# list of meds that are immediate effect - prn - as needed



## feelalone (May 1, 2010)

Hi all,
I'd like to make a list of the legal meds we tried, or we know, that have a positive effect for social anxiety (even off label) from the first taking.
A list of meds that works well taken on a prn (as-needed) basis, no meds that require any therapy, even of few days, to take effect.

I begin, by listing the most popular 


- inderal

- klonopin and others benzodiazepines

- pregabalin 

- adderall, vyvanse (not tried, only know)

- phenibut

- tramadol




Put together our experiences, it might come out something new for everyone.


----------



## MBL (Oct 5, 2010)

HI!

This is my first post, I am new here (signed up Tuesday afternoon, 5 October).

I've used most of the meds you list there. Here is my opinion on each.

Inderal- I had this a long, long time ago. It was mildly effective. I can't say I felt sedated, but I did feel slightly calmer. Would not be among my first choices.

Klonopin (clonazepam) and benzos- Klonopin is one of the better benzos. I've had virtually every one that's in Canada. I find Serax (oxazepam) is fairly potent. I seem to have some kind of natural tolerance to benzos and thus would require a much higher dose than most people, really beyond what could be prescribed. Xanax doesn't even faze me! But IMO I think that benzos would work for the majority of people. Not everyone reacts to the same ones the same though.
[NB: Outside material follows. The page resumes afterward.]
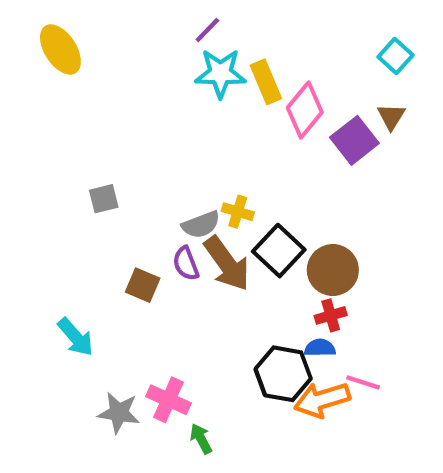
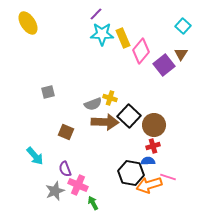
purple semicircle: (186, 264) -> (65, 169), moved
brown arrow: (227, 264) -> (105, 122), turned -52
gray star: (119, 413) -> (55, 191), turned -30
Pregabalin- This was a strange one. People said I even spoke calmer on it. It definatly has a calming effect without being too sedating but is very expensive. It's better than gabapentin I believe.

Adderall- Another expensive drug. I have ADD, and this drug was the best I have had for that condition. Possibly boosts self-esteem.

Phenibut- I greatly want to try this one but cannot find a good supplier in Canada. I hear it works well and lasts a long while, the downside being that tolerance builds very quickly so you should only use it 2 times a week. If anybody knows a good Canadian source for this item, please contact me. 

Tramadol- I found that I'd have to exceed prescribed amount to get an effect. This is not a drug I would take for anxiety.

Other:

Chloral Hydrate. They don't prescribe this much anymore, but personally I find it better than benzos. Anxiety dose is usually 250. Sedative dose is up to 1000. Side effects are mild, usually mild upset stomach. Do not exceed dosage because it will literally knock you out. 

Buspar. Useless. It's long term though, not PRN.

GBL/GHB. These might of been an option but can knock you into a temporary comatose state if dose is too high. Both are outlawed now though. Highly addictive.

Phenobarbital. Not very useful.

Kava. I heard this had good anti-anxiety properties but it's hard to get these days. There was reports of possible harm to the liver or something.

Alcohol. I'd just use this socially of course... but too much and it kind of backfires I think.

Anyways, that's my outlook on most substances. I'd really like to try phenibut though. Also some amino acids are thought to be usefull. And I would not resort to an SSRI.

TTYL

MBL


----------



## redtogo72 (Jun 7, 2008)

*klonopin/clonazepam* (.5-1mg)
The Good: I'm more likely to talk to strangers, go places I never would have gone to before. It's good to take if you are already going out to go to work, school, etc. 
The Bad: I still feel physically sick. I still have too much anxiety. It doesn't really help agoraphobia. It also makes me sleepy and sometimes makes me feel tipsy.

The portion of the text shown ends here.